■ **Your instructions**:
Copy out each line below in which the string "Events" appears.

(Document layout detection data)

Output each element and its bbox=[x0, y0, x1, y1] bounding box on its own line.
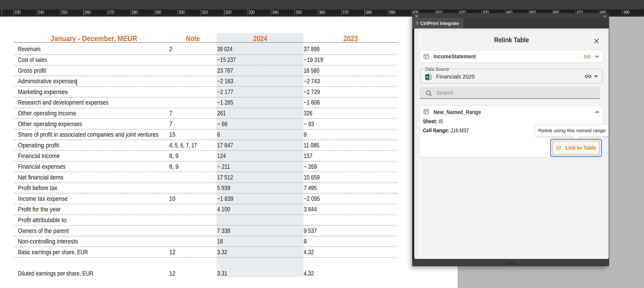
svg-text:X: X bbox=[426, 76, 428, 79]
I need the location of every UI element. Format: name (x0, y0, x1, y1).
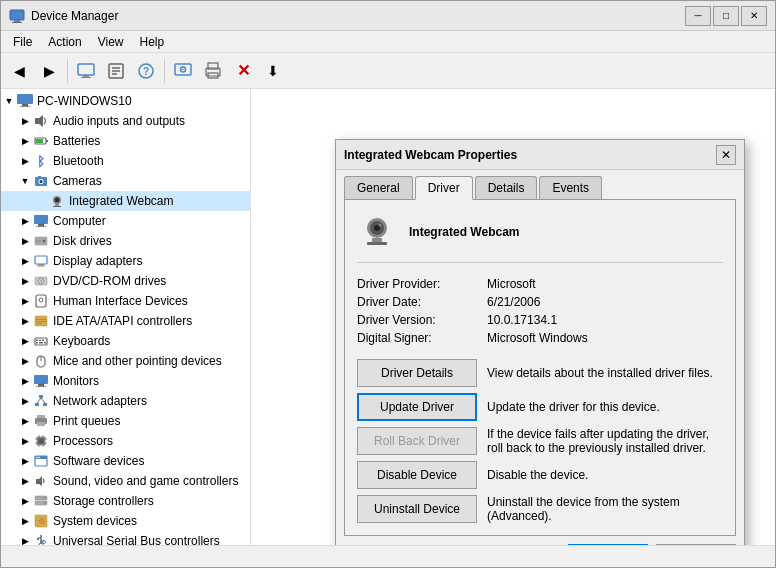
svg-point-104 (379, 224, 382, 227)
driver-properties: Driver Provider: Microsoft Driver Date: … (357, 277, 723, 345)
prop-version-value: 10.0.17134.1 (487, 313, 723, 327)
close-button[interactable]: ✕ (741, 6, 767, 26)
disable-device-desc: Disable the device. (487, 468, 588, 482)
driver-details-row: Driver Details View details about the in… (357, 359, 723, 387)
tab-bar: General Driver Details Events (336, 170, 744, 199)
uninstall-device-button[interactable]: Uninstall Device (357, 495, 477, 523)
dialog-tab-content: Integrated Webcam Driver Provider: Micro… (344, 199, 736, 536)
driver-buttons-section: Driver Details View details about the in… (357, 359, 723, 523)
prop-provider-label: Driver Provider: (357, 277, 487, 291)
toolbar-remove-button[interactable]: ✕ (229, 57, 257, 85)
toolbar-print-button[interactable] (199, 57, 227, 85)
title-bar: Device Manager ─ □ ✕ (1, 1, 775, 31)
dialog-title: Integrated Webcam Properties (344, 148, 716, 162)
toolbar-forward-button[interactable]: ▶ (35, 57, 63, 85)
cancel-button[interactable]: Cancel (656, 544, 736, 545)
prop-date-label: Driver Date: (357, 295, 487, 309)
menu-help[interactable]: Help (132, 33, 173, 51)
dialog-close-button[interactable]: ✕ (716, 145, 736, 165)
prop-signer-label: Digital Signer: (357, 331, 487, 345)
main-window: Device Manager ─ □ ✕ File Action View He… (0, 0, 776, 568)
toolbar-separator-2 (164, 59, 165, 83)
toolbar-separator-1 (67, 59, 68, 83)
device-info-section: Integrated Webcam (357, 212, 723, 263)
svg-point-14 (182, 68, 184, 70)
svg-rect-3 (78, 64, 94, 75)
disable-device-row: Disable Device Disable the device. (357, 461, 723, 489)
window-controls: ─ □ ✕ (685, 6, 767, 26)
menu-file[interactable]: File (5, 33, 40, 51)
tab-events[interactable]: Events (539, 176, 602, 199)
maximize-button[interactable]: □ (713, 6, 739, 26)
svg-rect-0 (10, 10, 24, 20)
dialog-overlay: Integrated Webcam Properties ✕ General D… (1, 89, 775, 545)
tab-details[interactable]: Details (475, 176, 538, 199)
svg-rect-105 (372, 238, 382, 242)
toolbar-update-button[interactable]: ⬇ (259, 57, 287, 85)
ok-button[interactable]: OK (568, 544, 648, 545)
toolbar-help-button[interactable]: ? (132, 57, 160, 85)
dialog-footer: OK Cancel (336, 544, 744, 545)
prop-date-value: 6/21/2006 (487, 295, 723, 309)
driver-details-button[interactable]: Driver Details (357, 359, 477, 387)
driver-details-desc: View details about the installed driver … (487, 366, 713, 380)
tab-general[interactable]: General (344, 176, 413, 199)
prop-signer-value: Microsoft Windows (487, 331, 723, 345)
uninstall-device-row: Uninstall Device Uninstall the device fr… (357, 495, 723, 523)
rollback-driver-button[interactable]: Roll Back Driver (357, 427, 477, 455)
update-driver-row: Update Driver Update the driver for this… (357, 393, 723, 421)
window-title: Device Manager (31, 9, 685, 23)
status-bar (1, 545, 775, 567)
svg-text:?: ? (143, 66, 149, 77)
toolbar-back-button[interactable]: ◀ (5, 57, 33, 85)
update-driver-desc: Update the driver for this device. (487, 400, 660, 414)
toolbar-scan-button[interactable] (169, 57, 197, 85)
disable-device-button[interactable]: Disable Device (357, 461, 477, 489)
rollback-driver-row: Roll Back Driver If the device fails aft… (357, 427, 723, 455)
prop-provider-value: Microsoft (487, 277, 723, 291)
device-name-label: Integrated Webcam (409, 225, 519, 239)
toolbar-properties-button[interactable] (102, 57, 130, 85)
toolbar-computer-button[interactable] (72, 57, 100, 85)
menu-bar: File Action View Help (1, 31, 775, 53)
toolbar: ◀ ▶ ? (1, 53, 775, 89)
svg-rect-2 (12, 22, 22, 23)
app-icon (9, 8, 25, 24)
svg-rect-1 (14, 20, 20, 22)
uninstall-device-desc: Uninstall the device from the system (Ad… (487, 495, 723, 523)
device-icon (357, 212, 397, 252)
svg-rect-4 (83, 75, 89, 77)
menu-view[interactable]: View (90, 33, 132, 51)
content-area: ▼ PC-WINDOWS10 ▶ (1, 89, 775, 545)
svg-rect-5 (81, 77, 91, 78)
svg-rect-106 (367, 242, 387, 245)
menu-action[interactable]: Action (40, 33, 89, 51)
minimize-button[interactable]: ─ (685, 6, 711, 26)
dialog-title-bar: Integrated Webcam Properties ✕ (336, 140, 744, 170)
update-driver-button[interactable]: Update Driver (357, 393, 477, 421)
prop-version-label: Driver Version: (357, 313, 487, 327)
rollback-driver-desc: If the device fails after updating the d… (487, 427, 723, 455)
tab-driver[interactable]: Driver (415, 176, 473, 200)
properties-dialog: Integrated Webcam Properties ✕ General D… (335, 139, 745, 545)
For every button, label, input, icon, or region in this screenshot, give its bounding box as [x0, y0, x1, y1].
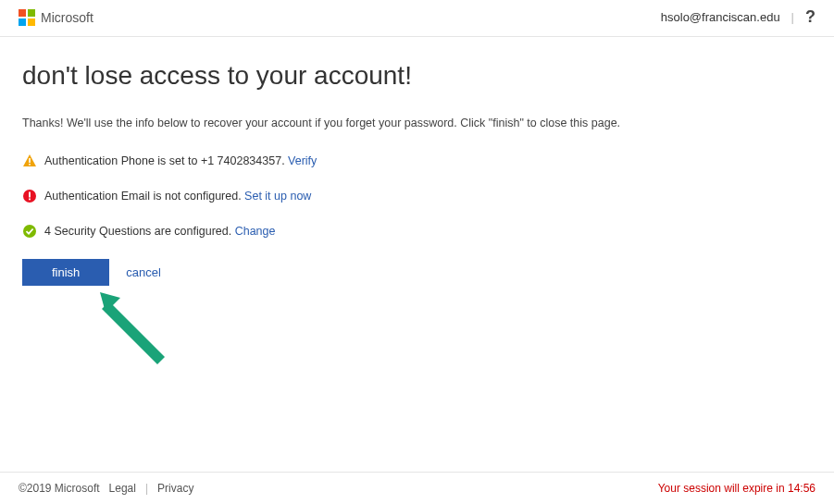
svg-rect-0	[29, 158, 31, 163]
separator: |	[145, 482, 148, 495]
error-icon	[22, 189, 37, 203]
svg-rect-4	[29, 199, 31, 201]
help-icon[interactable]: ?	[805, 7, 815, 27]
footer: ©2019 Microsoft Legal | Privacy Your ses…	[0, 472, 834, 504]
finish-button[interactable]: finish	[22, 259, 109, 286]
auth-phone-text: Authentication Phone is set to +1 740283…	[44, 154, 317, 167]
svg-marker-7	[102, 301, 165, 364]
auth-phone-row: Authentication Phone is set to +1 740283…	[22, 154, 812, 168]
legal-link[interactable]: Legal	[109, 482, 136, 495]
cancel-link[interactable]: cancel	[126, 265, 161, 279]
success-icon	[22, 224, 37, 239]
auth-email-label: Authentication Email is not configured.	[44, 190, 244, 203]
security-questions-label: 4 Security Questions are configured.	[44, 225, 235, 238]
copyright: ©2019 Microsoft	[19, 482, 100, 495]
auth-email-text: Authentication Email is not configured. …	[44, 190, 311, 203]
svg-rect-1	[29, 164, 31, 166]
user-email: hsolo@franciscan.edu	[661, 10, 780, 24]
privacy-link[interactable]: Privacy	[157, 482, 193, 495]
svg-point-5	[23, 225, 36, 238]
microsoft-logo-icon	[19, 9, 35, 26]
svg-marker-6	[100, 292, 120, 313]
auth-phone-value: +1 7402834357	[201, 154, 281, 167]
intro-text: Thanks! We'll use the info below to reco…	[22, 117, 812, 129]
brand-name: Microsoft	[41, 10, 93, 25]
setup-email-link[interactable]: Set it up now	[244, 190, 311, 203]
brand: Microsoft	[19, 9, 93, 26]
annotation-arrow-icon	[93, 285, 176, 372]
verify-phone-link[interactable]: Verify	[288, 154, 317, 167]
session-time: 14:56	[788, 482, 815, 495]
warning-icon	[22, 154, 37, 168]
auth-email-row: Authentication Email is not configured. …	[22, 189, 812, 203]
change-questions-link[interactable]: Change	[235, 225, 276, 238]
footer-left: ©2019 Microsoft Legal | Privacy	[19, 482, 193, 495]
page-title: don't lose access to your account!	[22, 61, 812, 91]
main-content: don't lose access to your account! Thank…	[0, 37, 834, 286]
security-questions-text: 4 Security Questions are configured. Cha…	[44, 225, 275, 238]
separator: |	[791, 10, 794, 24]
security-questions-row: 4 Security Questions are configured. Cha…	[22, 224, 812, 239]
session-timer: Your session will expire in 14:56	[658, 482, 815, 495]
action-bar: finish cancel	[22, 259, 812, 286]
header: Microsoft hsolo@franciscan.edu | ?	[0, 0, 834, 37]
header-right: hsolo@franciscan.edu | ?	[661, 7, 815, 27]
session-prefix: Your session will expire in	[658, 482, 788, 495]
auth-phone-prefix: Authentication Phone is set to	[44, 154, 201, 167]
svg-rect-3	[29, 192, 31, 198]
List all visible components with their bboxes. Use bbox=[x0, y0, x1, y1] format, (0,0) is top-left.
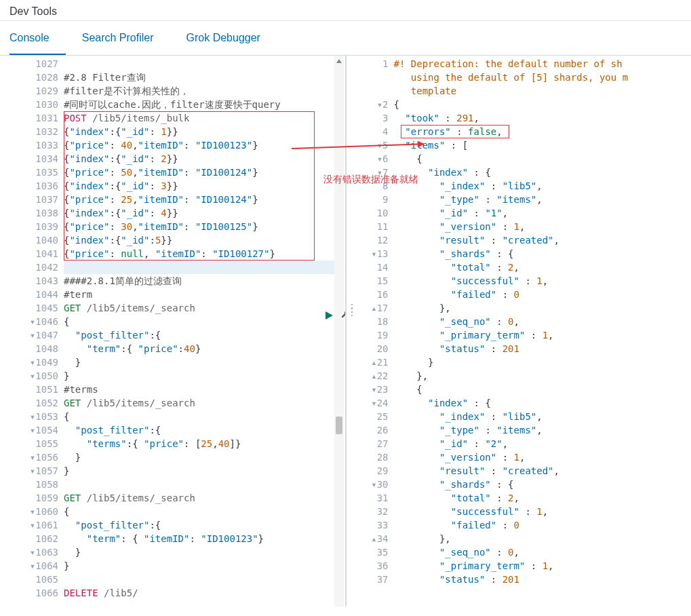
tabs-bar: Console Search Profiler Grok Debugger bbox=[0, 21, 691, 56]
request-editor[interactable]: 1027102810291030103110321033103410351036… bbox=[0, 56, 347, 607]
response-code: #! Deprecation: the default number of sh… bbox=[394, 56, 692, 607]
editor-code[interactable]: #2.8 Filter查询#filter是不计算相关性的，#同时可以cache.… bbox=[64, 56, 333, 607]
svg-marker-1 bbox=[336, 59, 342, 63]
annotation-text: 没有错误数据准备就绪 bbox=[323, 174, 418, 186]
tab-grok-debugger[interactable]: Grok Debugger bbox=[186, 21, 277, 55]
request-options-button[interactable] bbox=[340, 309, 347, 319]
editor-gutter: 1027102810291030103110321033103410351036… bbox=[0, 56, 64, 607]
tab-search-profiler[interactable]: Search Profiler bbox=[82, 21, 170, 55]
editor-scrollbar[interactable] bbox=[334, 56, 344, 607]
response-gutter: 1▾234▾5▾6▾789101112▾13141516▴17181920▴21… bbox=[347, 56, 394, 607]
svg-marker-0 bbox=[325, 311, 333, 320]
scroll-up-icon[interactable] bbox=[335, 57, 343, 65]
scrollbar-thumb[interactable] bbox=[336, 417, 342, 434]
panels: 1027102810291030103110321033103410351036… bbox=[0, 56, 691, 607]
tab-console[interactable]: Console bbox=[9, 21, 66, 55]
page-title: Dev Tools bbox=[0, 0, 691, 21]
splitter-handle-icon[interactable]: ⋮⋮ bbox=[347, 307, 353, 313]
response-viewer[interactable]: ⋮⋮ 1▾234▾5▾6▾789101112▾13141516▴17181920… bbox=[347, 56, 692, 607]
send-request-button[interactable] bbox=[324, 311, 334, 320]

■ **Exercise result**:
tab-bar: General Driver Details Events (336, 170, 744, 199)
tab-events[interactable]: Events (539, 176, 602, 199)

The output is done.